In many countries, operators are seeking alternative fuels that have a cleaner carbon footprint than traditional fuels like bunker oil. As a result, we are seeing a whole range of new fuel solutions being tried out in including usage of hybrid engines, electric batteries, LNG, and hydrogen fuels. For instance, Norwegian cruise line Hurtigruten is investing in ships with a hybrid engine developed by Rolls Royce that aim to offer quieter sailing through tour routes in the Arctic and Antarctic. Also, Port Liner is constructing a series of new battery-powered E-barges to connect inland river ports with major coastal ports such as Rotterdam and Antwerp.
In addition, we are seeing improvements in the design of vessels hulls and propellers, and further improvements in voyage planning to cut fuel consumption. Also, the application of better friendly hull coatings to cut fouling and even experiments with air cushions to cut friction as the colour passes through water.

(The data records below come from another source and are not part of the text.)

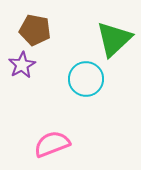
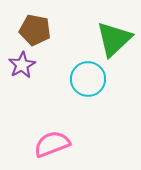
cyan circle: moved 2 px right
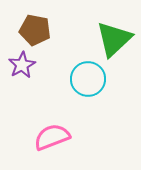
pink semicircle: moved 7 px up
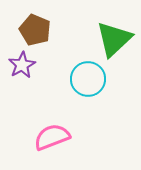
brown pentagon: rotated 12 degrees clockwise
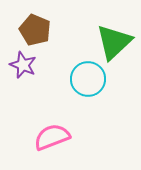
green triangle: moved 3 px down
purple star: moved 1 px right; rotated 20 degrees counterclockwise
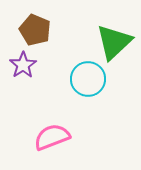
purple star: rotated 16 degrees clockwise
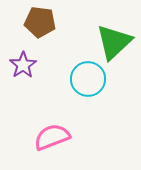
brown pentagon: moved 5 px right, 8 px up; rotated 16 degrees counterclockwise
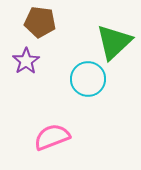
purple star: moved 3 px right, 4 px up
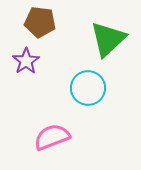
green triangle: moved 6 px left, 3 px up
cyan circle: moved 9 px down
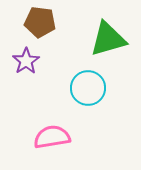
green triangle: rotated 27 degrees clockwise
pink semicircle: rotated 12 degrees clockwise
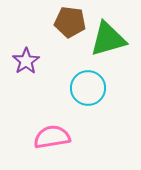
brown pentagon: moved 30 px right
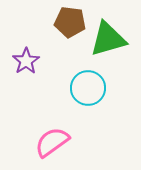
pink semicircle: moved 5 px down; rotated 27 degrees counterclockwise
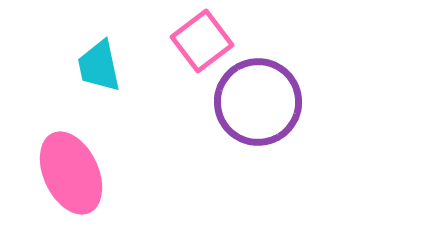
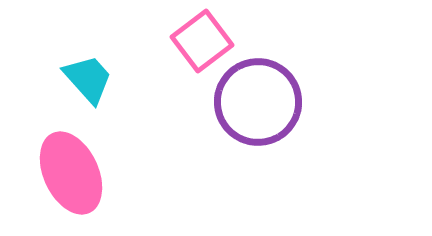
cyan trapezoid: moved 11 px left, 13 px down; rotated 150 degrees clockwise
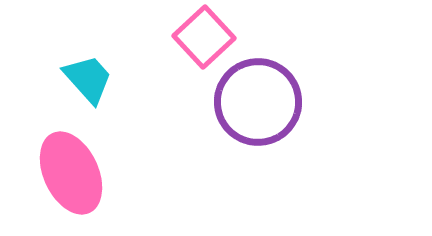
pink square: moved 2 px right, 4 px up; rotated 6 degrees counterclockwise
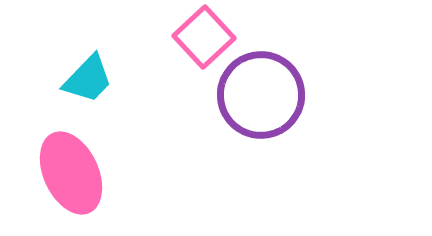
cyan trapezoid: rotated 86 degrees clockwise
purple circle: moved 3 px right, 7 px up
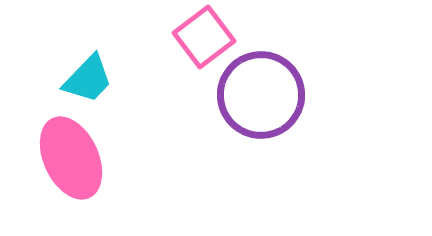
pink square: rotated 6 degrees clockwise
pink ellipse: moved 15 px up
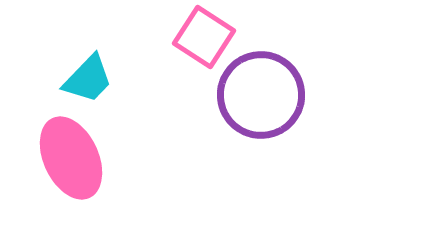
pink square: rotated 20 degrees counterclockwise
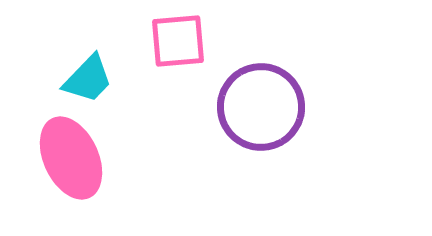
pink square: moved 26 px left, 4 px down; rotated 38 degrees counterclockwise
purple circle: moved 12 px down
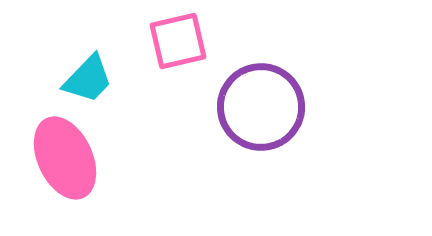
pink square: rotated 8 degrees counterclockwise
pink ellipse: moved 6 px left
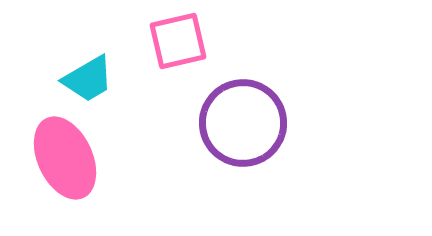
cyan trapezoid: rotated 16 degrees clockwise
purple circle: moved 18 px left, 16 px down
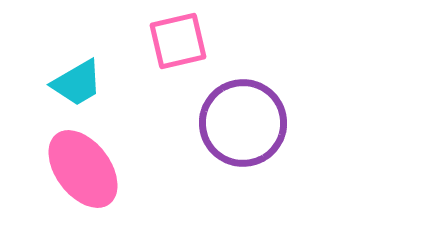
cyan trapezoid: moved 11 px left, 4 px down
pink ellipse: moved 18 px right, 11 px down; rotated 12 degrees counterclockwise
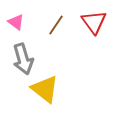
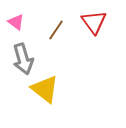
brown line: moved 5 px down
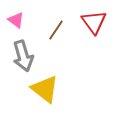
pink triangle: moved 2 px up
gray arrow: moved 3 px up
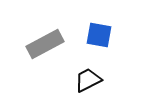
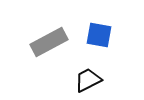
gray rectangle: moved 4 px right, 2 px up
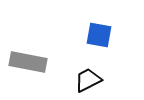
gray rectangle: moved 21 px left, 20 px down; rotated 39 degrees clockwise
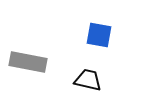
black trapezoid: rotated 40 degrees clockwise
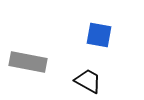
black trapezoid: moved 1 px down; rotated 16 degrees clockwise
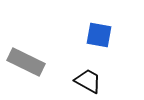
gray rectangle: moved 2 px left; rotated 15 degrees clockwise
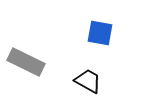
blue square: moved 1 px right, 2 px up
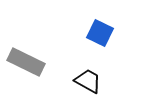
blue square: rotated 16 degrees clockwise
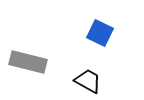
gray rectangle: moved 2 px right; rotated 12 degrees counterclockwise
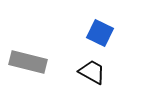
black trapezoid: moved 4 px right, 9 px up
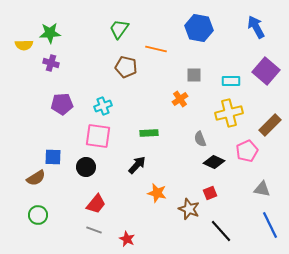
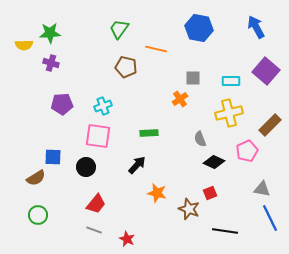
gray square: moved 1 px left, 3 px down
blue line: moved 7 px up
black line: moved 4 px right; rotated 40 degrees counterclockwise
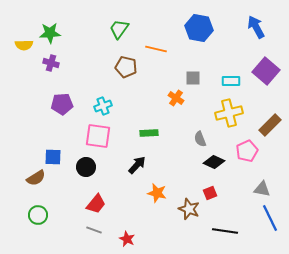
orange cross: moved 4 px left, 1 px up; rotated 21 degrees counterclockwise
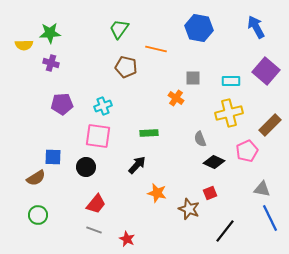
black line: rotated 60 degrees counterclockwise
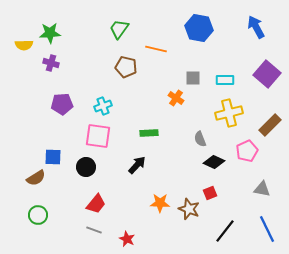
purple square: moved 1 px right, 3 px down
cyan rectangle: moved 6 px left, 1 px up
orange star: moved 3 px right, 10 px down; rotated 12 degrees counterclockwise
blue line: moved 3 px left, 11 px down
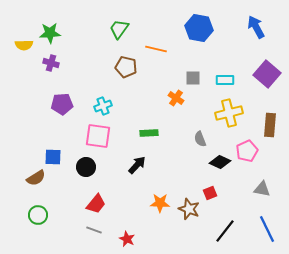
brown rectangle: rotated 40 degrees counterclockwise
black diamond: moved 6 px right
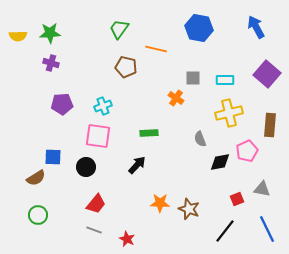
yellow semicircle: moved 6 px left, 9 px up
black diamond: rotated 35 degrees counterclockwise
red square: moved 27 px right, 6 px down
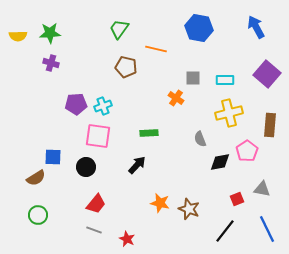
purple pentagon: moved 14 px right
pink pentagon: rotated 10 degrees counterclockwise
orange star: rotated 12 degrees clockwise
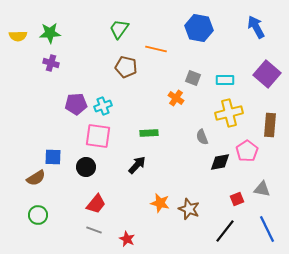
gray square: rotated 21 degrees clockwise
gray semicircle: moved 2 px right, 2 px up
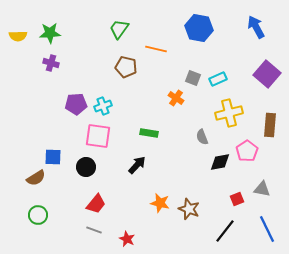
cyan rectangle: moved 7 px left, 1 px up; rotated 24 degrees counterclockwise
green rectangle: rotated 12 degrees clockwise
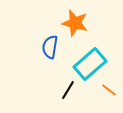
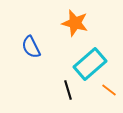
blue semicircle: moved 19 px left; rotated 35 degrees counterclockwise
black line: rotated 48 degrees counterclockwise
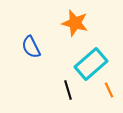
cyan rectangle: moved 1 px right
orange line: rotated 28 degrees clockwise
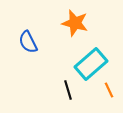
blue semicircle: moved 3 px left, 5 px up
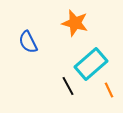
black line: moved 4 px up; rotated 12 degrees counterclockwise
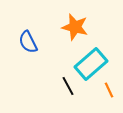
orange star: moved 4 px down
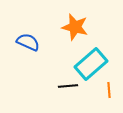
blue semicircle: rotated 140 degrees clockwise
black line: rotated 66 degrees counterclockwise
orange line: rotated 21 degrees clockwise
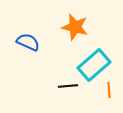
cyan rectangle: moved 3 px right, 1 px down
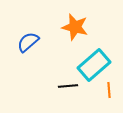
blue semicircle: rotated 65 degrees counterclockwise
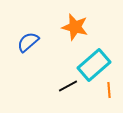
black line: rotated 24 degrees counterclockwise
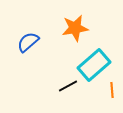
orange star: moved 1 px down; rotated 24 degrees counterclockwise
orange line: moved 3 px right
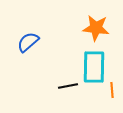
orange star: moved 21 px right; rotated 16 degrees clockwise
cyan rectangle: moved 2 px down; rotated 48 degrees counterclockwise
black line: rotated 18 degrees clockwise
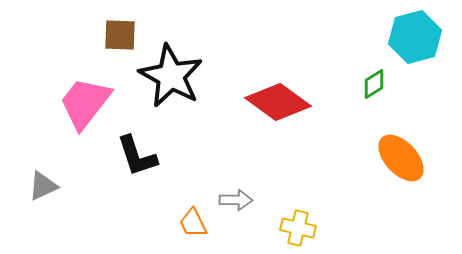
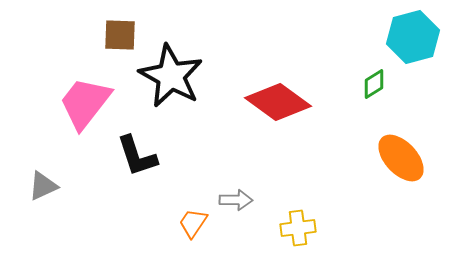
cyan hexagon: moved 2 px left
orange trapezoid: rotated 60 degrees clockwise
yellow cross: rotated 20 degrees counterclockwise
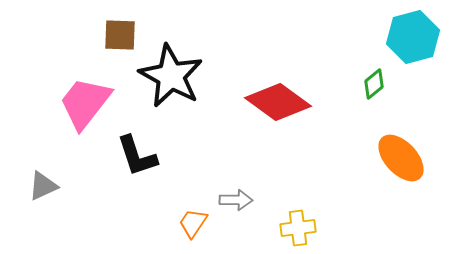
green diamond: rotated 8 degrees counterclockwise
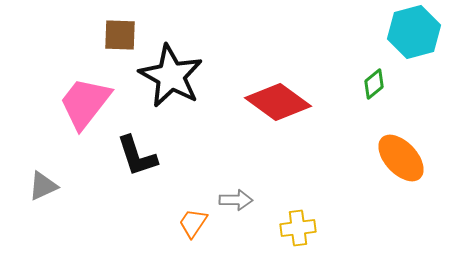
cyan hexagon: moved 1 px right, 5 px up
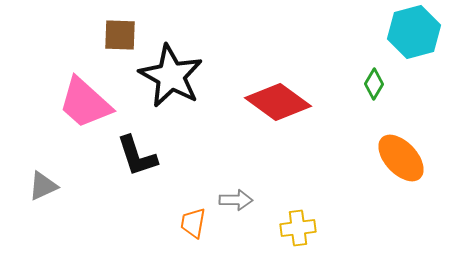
green diamond: rotated 20 degrees counterclockwise
pink trapezoid: rotated 86 degrees counterclockwise
orange trapezoid: rotated 24 degrees counterclockwise
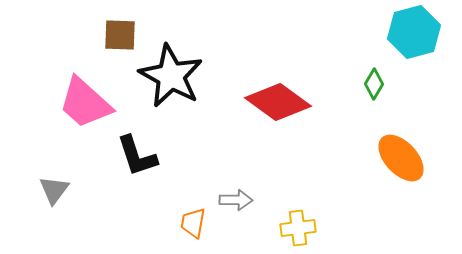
gray triangle: moved 11 px right, 4 px down; rotated 28 degrees counterclockwise
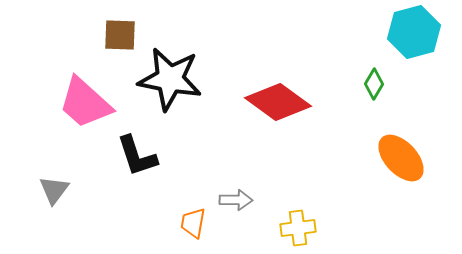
black star: moved 1 px left, 3 px down; rotated 18 degrees counterclockwise
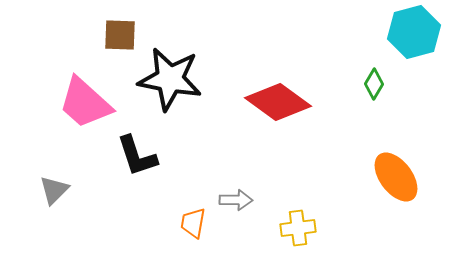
orange ellipse: moved 5 px left, 19 px down; rotated 6 degrees clockwise
gray triangle: rotated 8 degrees clockwise
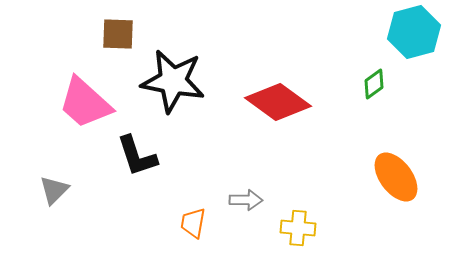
brown square: moved 2 px left, 1 px up
black star: moved 3 px right, 2 px down
green diamond: rotated 24 degrees clockwise
gray arrow: moved 10 px right
yellow cross: rotated 12 degrees clockwise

Liquefied natural gas (LNG) as fuel
To date, there is thought to be around 500 LNG fuelled vessels, with a further 200 on order. Amongst the LNG fuelled cruise liners, which has been recently completed include the AIDAnova in Germany and the Costa Smeralda in Finland. In addition, we are seeing an increasing use of this fuel by specialist vessels such as car ferries, cruise liners, and offshore support vessels, as sees ship operators seeking to meet ever tougher International Maritime Organisation and EU environmental standards on greenhouse gases as especially attractive. Operators of LNG vessels see many benefits, these include, and that LNG is cheaper than bunker oil and has a smaller carbon footprint than oil.
Solar and wind power for ships
Also, shipping is looking at traditional sources of power, these include both solar and wind. With solar a catamaran known as the Turanor PlanetSolar powered by 29,000 solar cells has successfully circumnavigated the globe. However, the likeliest application for this technology in commercial shipping will be systems that cut fuel consumption by supplementing the existing power supply with onboard wind turbines or solar panels, plus the storage of any surplus power in batteries.
In addition, Skysails GmbH & Co. KG is a Hamburg-based company that sells kite rigs to propel cargo ships, large yachts and fishing vessels by wind energy. Ships are pulled by an automatically controlled foil kite of some hundreds of square metres. For multiple reasons, they give many times the thrust per unit area of conventional mast-mounted sails. The systems save fuel and reduce carbon emissions and shipping costs, but a market failure is slowing their adoption
An exciting future for marine technology
For many in the industry, the future is an undiscovered country full of new opportunities for all concerned. This is especially for those involved in providing game-changing innovative technological solutions.